Logo Questions Linux Laravel Mysql Ubuntu Git Menu
 

What is the most efficient way to do comparisons involving many-many relationships with LINQ in EF 4.1?

In my database I have the following tables:

  • Person
  • Post
  • InterestTag

Many-Many relationships exist between Person-InterestTag and Post-InterestTag

I need to perform a linq query in EF 4.1 to pull back any post that contains at least one interest tag that matches at least one interest tag related to the given user.

Example

A person has the following interests:

  • Cars
  • Sports
  • Fitness

I need to return any Post that is related to either cars, sports, or fitness.

What is the most efficient way to write this query in terms of performance?

Edit

Running into an error based on the answer given below...

This compiles fine but throws an error at runtime:

var matchingPosts = posts.Where(post => post.Topics.Any(postTopic =>   person.Interests.Contains(postTopic)));

The error is:

Unable to create a constant value of type 'System.Collections.Generic.ICollection`1'. Only primitive types ('such as Int32, String, and Guid') are supported in this context.

Any ideas how to fix this?

EDIT 2

So my classes are structured as such:

public class Person
{
    public int PersonID {get; set;}
    public string FirstName {get; set;}
    public string LastName {get; set;}
    //other properties of types string, int, DateTime, etc.

    public ICollection<InterestTag> InterestTags {get; set;}      
}


public class Post
{
    public int PostID {get; set;}
    public string Title{get; set;}
    public string Content {get; set;}
    //other properties of types string, int, DateTime, etc.

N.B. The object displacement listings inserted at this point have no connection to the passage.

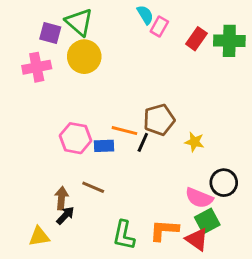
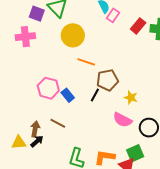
yellow circle: (84, 57) -> (73, 35), moved
orange line: (124, 131) -> (86, 62), moved
blue rectangle: (104, 146) -> (68, 95), turned 48
pink semicircle: (199, 198) -> (123, 120), moved
yellow triangle: (39, 236) -> (19, 142), moved

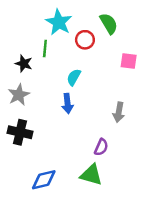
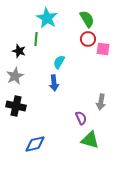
red circle: (85, 40) -> (88, 39), moved
gray arrow: (119, 112) -> (101, 102), moved
purple semicircle: (101, 147) -> (81, 118), turned -48
green triangle: (91, 175) -> (90, 140), moved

    public ICollection<InterestTag> InterestTags {get; set;}


}

public class InterestTag
{
    public int InterestTagID { get; set; }
    public string InterestDescription { get; set; }
    public bool Active { get; set; }

    public ICollection<Person> Persons { get; set; }
    public ICollection<Post> Posts { get; set; }
}

In my Context class I am overriding OnModelCreating to define my DB table names

modelBuilder.Entity<Person>().HasMany(u => u.InterestTags).WithMany(t => t.Persons)
    .Map(m =>
    {
        m.MapLeftKey("PersonID");
        m.MapRightKey("InterestTagID");
        m.ToTable("PersonInterestTags");
    });

modelBuilder.Entity<Post>().HasMany(u => u.InterestTags).WithMany(t => t.Posts)
    .Map(m =>
    {
        m.MapLeftKey("PostID");
        m.MapRightKey("InterestTagID");
        m.ToTable("PostInterestTags");
    });

In my query method I am bring back an IQueryable of Post and applying some filters, including the clause in which I am trying to accomplish in this question.

 var person = personRepository.Get(x => x.PersonID = 5);
 var posts = postRepository.GetQueryable();

 //I have tried this and get the error above
 posts= posts.Where(x => x.InterestTags.Any(tag => person.InterestTags.Contains(tag)));
like image 806
stephen776 Avatar asked Oct 19 '11 12:10

stephen776


3 Answers

If you start with just a given personId (or userId) you can do this query in one roundtrip like so:

var posts = context.Posts
    .Intersect(context.People
        .Where(p => p.Id == givenPersonId)
        .SelectMany(p => p.InterestTags.SelectMany(t => t.Posts)))
    .ToList();

This translates into an INTERSECT statement in SQL.

You can also do this in two roundtrips:

var interestTagsOfPerson = context.People.Where(p => p.Id == givenPersonId)
    .Select(p => p.InterestTags.Select(t => t.Id))
    .SingleOrDefault();
// Result is an IEnumerable<int> which contains the Id of the tags of this person

var posts = context.Posts
    .Where(p => p.InterestTags.Any(t => interestTagsOfPerson.Contains(t.Id)))
    .ToList();
// Contains translates into an IN clause in SQL

Using a list of primitive types in the second query (interestTagsOfPerson is a collection of int) also fixes the error you mentioned in your Edit in the question. For Contains you cannot use object references in LINQ to Entities because EF doesn't know how to translate that into SQL.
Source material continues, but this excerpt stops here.